И только потом мне пришло в голову, что эта идея возникла у меня исключительно потому, что здесь у него нет никаких друзей. К нему никто никогда не приходит. Когда спустя несколько дней я снова возвратился к этой идее, я услышал в ответ: «Нашему отцу этого не хотелось бы».
Однажды днем встречаю у его кровати одного из его зятьёв. В последние дни Герард почти не приходит в сознание, и этот человек заговаривает со мной. Вид худого как щепка, дышащего на ладан больного пронзает его до глубины души, и он не может сдержаться: «Никогда со мной такого не будет, чтобы я околевал в таком месте. Никогда! Я давно бы уже пустил себе пулю в лоб!»
Знакомая песня, которую люди то и дело заводят, когда видят такую тяжкую смерть. И когда в пятый или шестой раз это слышишь, презрительно думаешь: «О-хо-хо, снова заладил».

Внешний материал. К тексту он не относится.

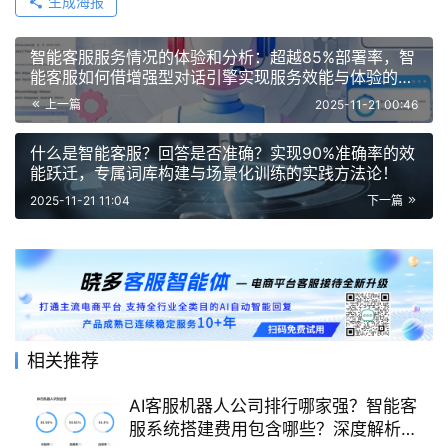
生成海报
智能客服服务情况的体验和分析：超越85%部署率，智
能客服如何借增强型对话引擎实现服务效能与体验的双
重跃迁
上一篇
2025-11-21 00:46
什么是智能客服？回答是否准确？实现90%准确率的效
能跃迁，专属词库构建与场景化训练的实践方法论！
2025-11-21 11:04
下一篇
相关推荐
AI客服机器人公司排行哪家强？智能客
服系统搭建费用包含哪些？深度解析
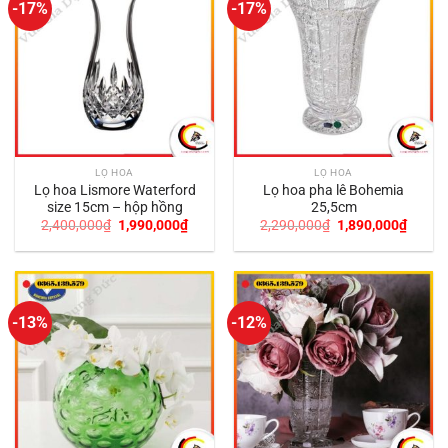
-17%
-17%
LỌ HOA
LỌ HOA
Lọ hoa Lismore Waterford
Lọ hoa pha lê Bohemia
size 15cm – hộp hồng
25,5cm
Giá
Giá
Giá
Giá
2,400,000
₫
1,990,000
₫
2,290,000
₫
1,890,000
₫
gốc
hiện
gốc
hiện
là:
tại
là:
tại
2,400,000₫.
là:
2,290,000₫.
là:
1,990,000₫.
1,890,
-13%
-12%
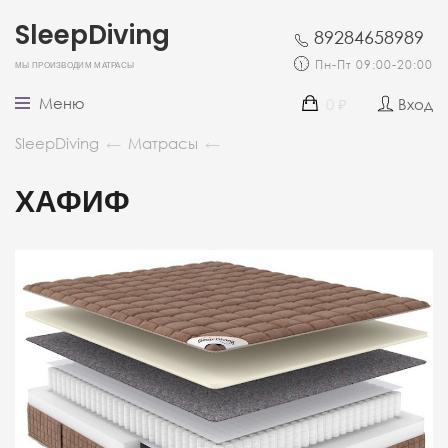
SleepDiving
89284658989
Мы производим матрасы
Пн-Пт 09:00-20:00
Меню
0
Вход
₽
SleepDiving
←
Матрасы
←
ХАФИФ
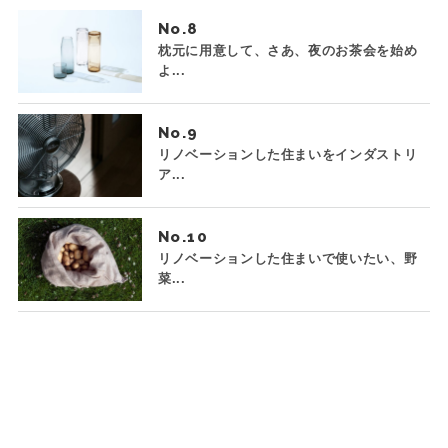
No.
枕元に用意して、さあ、夜のお茶会を始め
よ...
No.
リノベーションした住まいをインダストリ
ア...
No.
リノベーションした住まいで使いたい、野
菜...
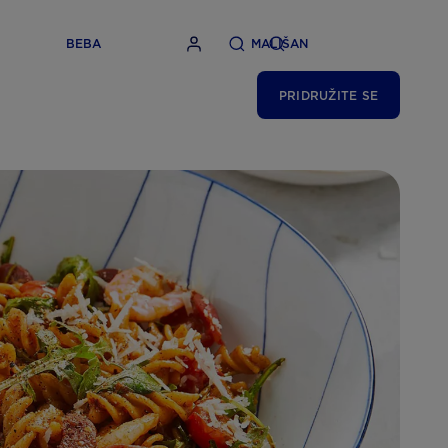
BEBA
MALIŠAN
PRIDRUŽITE SE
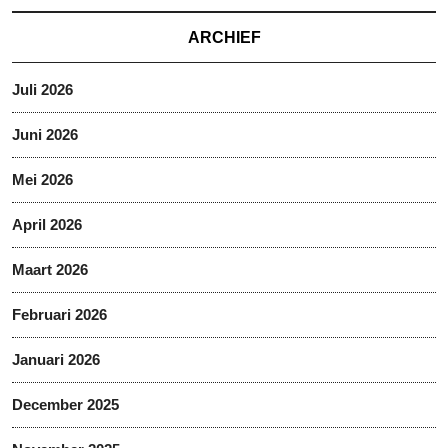
ARCHIEF
Juli 2026
Juni 2026
Mei 2026
April 2026
Maart 2026
Februari 2026
Januari 2026
December 2025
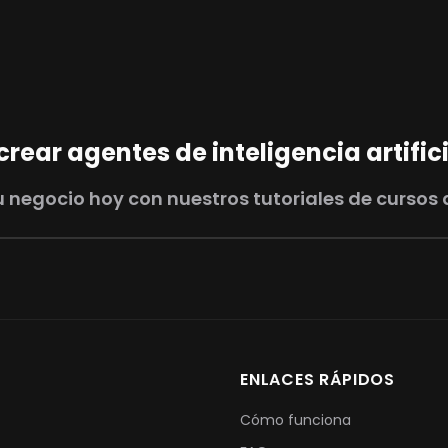
ear agentes de inteligencia artifici
 negocio hoy con nuestros tutoriales de cursos 
ENLACES RÁPIDOS
Cómo funciona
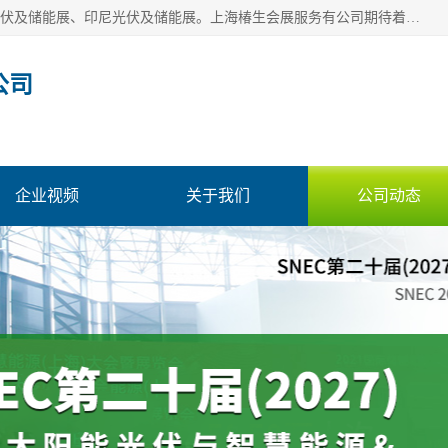
上海椿生会展服务有公司，上海SNEC光伏及储能展/墨西哥光伏及储能展、印尼光伏及储能展。上海椿生会展服务有公司期待着相关业者聚首我们的新能源平台，从产业的视野、以问题为导向，一起把脉中国、亚洲及世界太阳能光伏及储能市场。
公司
企业视频
关于我们
公司动态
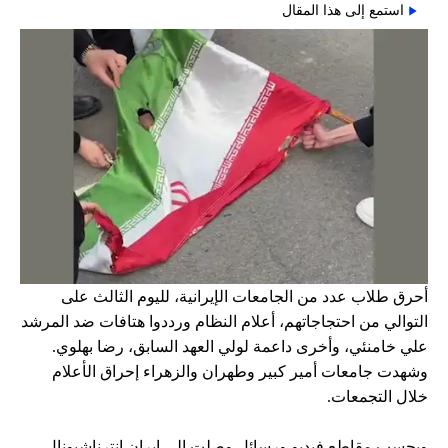
استمع إلى هذا المقال
أحرق طلاب عدد من الجامعات الإيرانية، لليوم الثالث على
التوالي من احتجاجاتهم، أعلام النظام ورددوا هتافات ضد المرشد
علي خامنئي، وأخرى داعمة لولي العهد السابق، رضا بهلوي.
وشهدت جامعات أمير كبير وطهران والزهراء إحراق الأعلام
خلال التجمعات.
وبحسب مقاطع فيديو ورسائل وصلت إلى إيران إنترناشيونال،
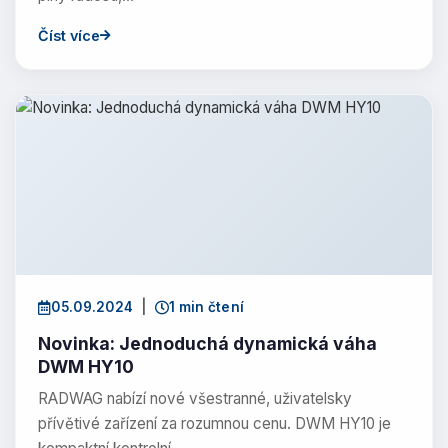
Číst více
05.09.2024
|
1 min čtení
Novinka: Jednoduchá dynamická váha
DWM HY10
RADWAG nabízí nové všestranné, uživatelsky
přívětivé zařízení za rozumnou cenu. DWM HY10 je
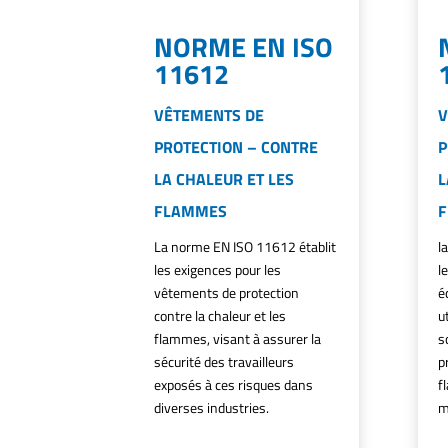
NORME EN ISO
11612
VÊTEMENTS DE
V
PROTECTION – CONTRE
P
LA CHALEUR ET LES
L
FLAMMES
La norme EN ISO 11612 établit
l
les exigences pour les
l
vêtements de protection
é
contre la chaleur et les
u
flammes, visant à assurer la
s
sécurité des travailleurs
p
exposés à ces risques dans
f
diverses industries.
m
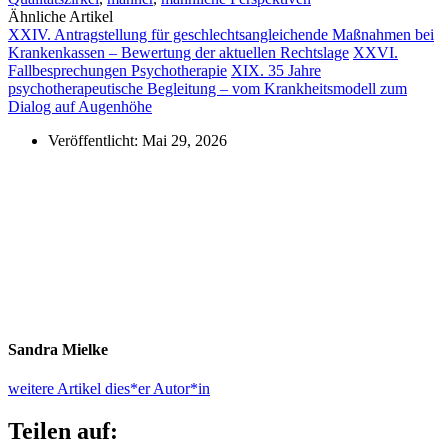
Ähnliche Artikel
XXIV. Antragstellung für geschlechtsangleichende Maßnahmen bei
Krankenkassen – Bewertung der aktuellen Rechtslage
XXVI.
Fallbesprechungen Psychotherapie
XIX. 35 Jahre
psychotherapeutische Begleitung – vom Krankheitsmodell zum
Dialog auf Augenhöhe
Veröffentlicht:
Mai 29, 2026
Sandra Mielke
weitere Artikel dies*er Autor*in
Teilen auf:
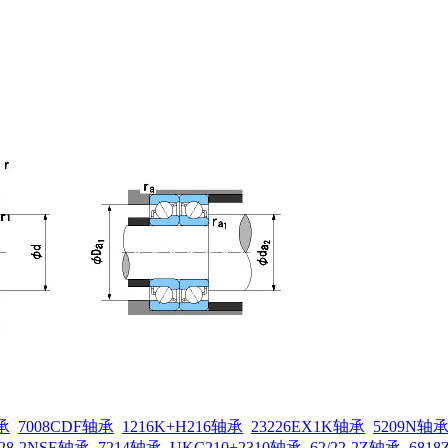
承
7008CDF轴承
1216K+H216轴承
23226EX1K轴承
5209N轴
/28-2NSE轴承
7214轴承
UKC210+2310轴承
62/22-2Z轴承
681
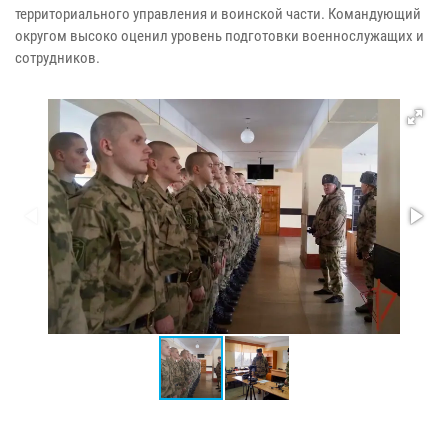
территориального управления и воинской части. Командующий
округом высоко оценил уровень подготовки военнослужащих и
сотрудников.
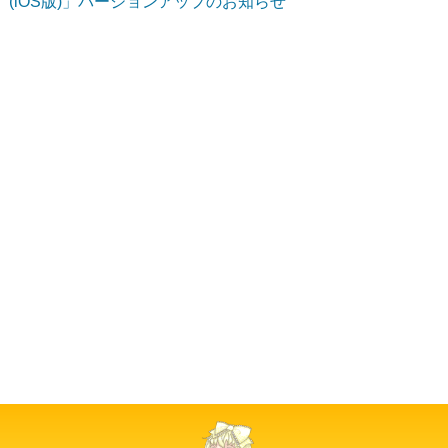
(iOS版)」バージョンアップのお知らせ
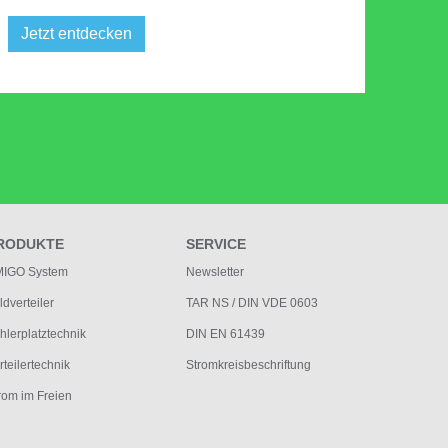
Jetzt entdecken
RODUKTE
SERVICE
IGO System
Newsletter
ldverteiler
TAR NS / DIN VDE 0603
hlerplatztechnik
DIN EN 61439
rteilertechnik
Stromkreisbeschriftung
rom im Freien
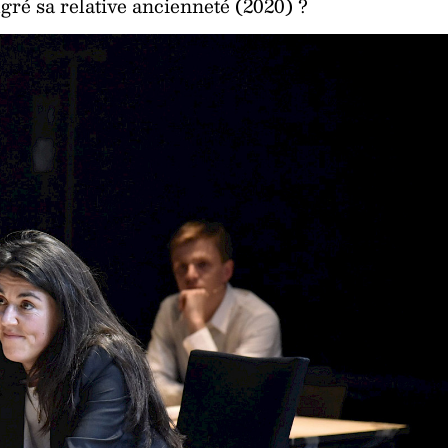
lgré sa relative ancienneté (2020) ?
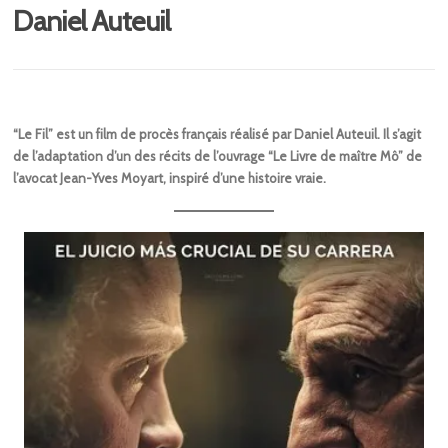
Daniel Auteuil
“Le Fil” est un film de procès français réalisé par Daniel Auteuil. Il s’agit
de l’adaptation d’un des récits de l’ouvrage “Le Livre de maître Mô” de
l’avocat Jean-Yves Moyart, inspiré d’une histoire vraie.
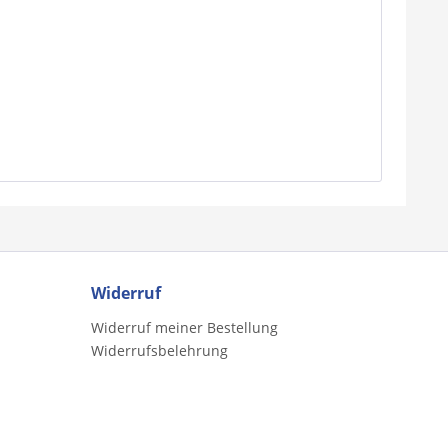
Widerruf
Widerruf meiner Bestellung
Widerrufsbelehrung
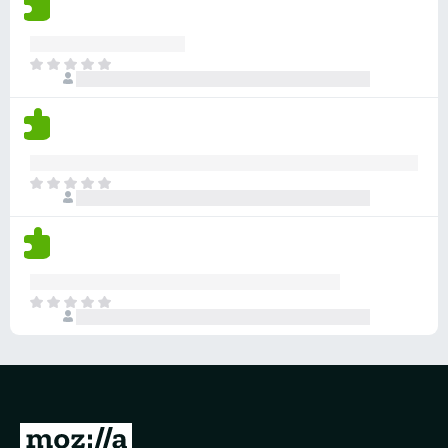
无
评
分
目
前
尚
无
评
分
目
前
尚
无
评
分
目
前
尚
无
评
分
转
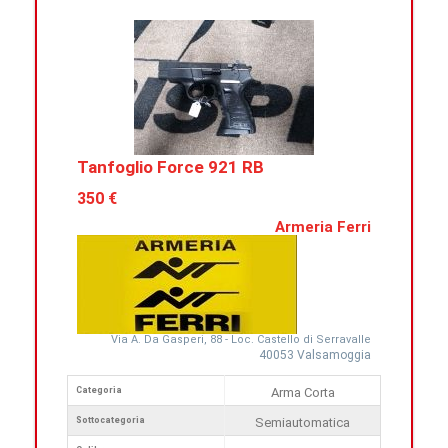
Tanfoglio Force 921 RB
350 €
Armeria Ferri
Via A. Da Gasperi, 88 - Loc. Castello di Serravalle
40053 Valsamoggia
Categoria
Arma Corta
Sottocategoria
Semiautomatica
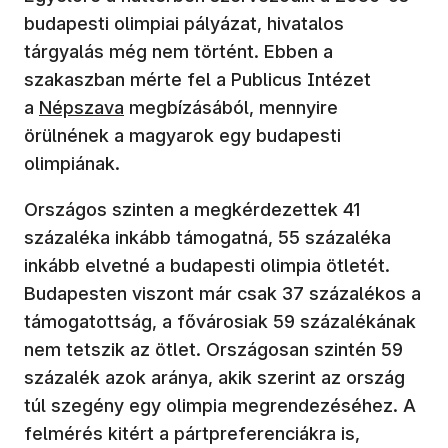
budapesti olimpiai pályázat, hivatalos
tárgyalás még nem történt. Ebben a
szakaszban mérte fel a Publicus Intézet
a
Népszava
megbízásából, mennyire
örülnének a magyarok egy budapesti
olimpiának.
Országos szinten a megkérdezettek 41
százaléka inkább támogatná, 55 százaléka
inkább elvetné a budapesti olimpia ötletét.
Budapesten viszont már csak 37 százalékos a
támogatottság, a fővárosiak 59 százalékának
nem tetszik az ötlet. Országosan szintén 59
százalék azok aránya, akik szerint az ország
túl szegény egy olimpia megrendezéséhez. A
felmérés kitért a pártpreferenciákra is,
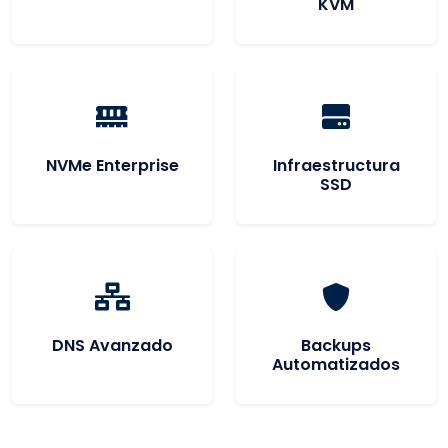
KVM
NVMe Enterprise
Infraestructura
SSD
DNS Avanzado
Backups
Automatizados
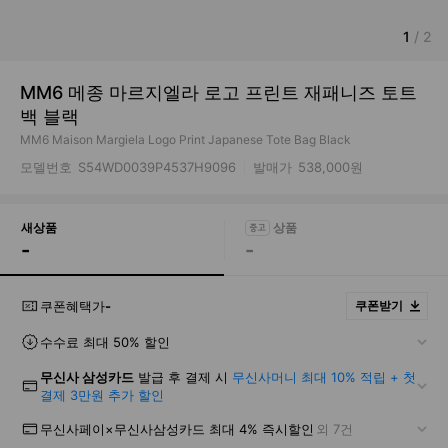
1
/
2
MM6 메종 마르지엘라 로고 프린트 재패니즈 토트
백 블랙
MM6 Maison Margiela Logo Print Japanese Tote Bag Black
모델번호
S54WD0039P4537H9096
발매가
538,000원
새상품
-
-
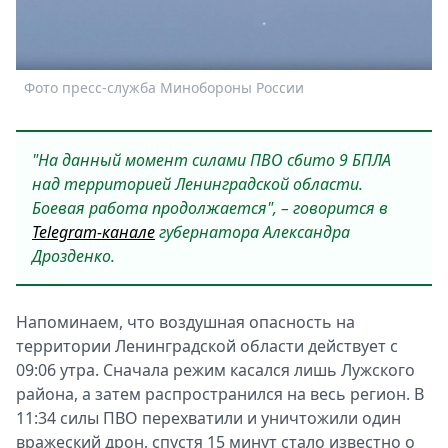
Спецпроекты
Звезды
Выборы
Фото пресс-служба Минобороны России
2026
Скачай
Metro
"На данный момент силами ПВО сбито 9 БПЛА
над территорией Ленинградской области.
Боевая работа продолжается", – говорится в
Telegram-канале
губернатора Александра
Дрозденко.
Напоминаем, что воздушная опасность на
территории Ленинградской области действует с
09:06 утра. Сначала режим касался лишь Лужского
района, а затем распространился на весь регион. В
11:34 силы ПВО перехватили и уничтожили один
вражеский дрон, спустя 15 минут стало известно о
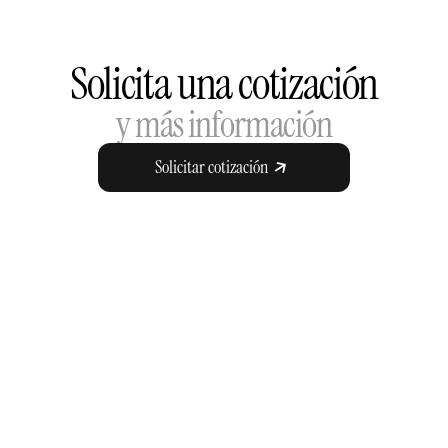
Solicita una cotización
y más información
Solicitar cotización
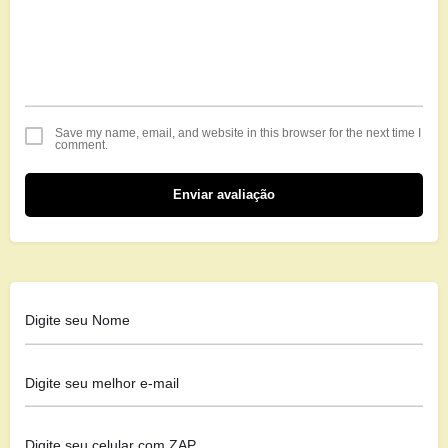
Save my name, email, and website in this browser for the next time I
comment.
Enviar avaliação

Но тот, кто так говорит, открывает себе самого себя, и его слова звучат тем более комично, потому что это неправда. Ибо тот, кто теперь лежит здесь в таком виде, бедняга, допустивший, чтобы всё так далеко зашло, еще вчера говорил в точности то же самое. Отсюда и «о-хо-хо, снова заладил».
Как будто кто-либо когда-либо держал курс на то, чтобы околеть, именно попав в дом милосердия. Но людей успокаивает, если они клянутся, что скорее пустят себе пулю в лоб, чем позволят себе дойти до подобного состояния.
Герард умер, и Эссефелд может отслужить панихиду. Нет, не в Маастрихте. Очевидно, есть еще что-то, чего нашему отцу не хотелось бы. Кроме того, нет согласия в том, как следует поступить с телом. Герард выражал желание, чтобы его похоронили вместе матерью, в ее могиле. Она умерла несколько лет тому назад. Реакция отца: «Такого прекрасного места он не заслуживает. Кроме того, тело со СПИДом, нет, он не имеет права лежать рядом с матерью».
В конце концов нашли компромисс: сначала его кремируют, а потом прах его будет захоронен рядом с матерью. Опасность того, что от его праха мать может посмертно заразиться СПИДом, очевидно сочли допустимым риском.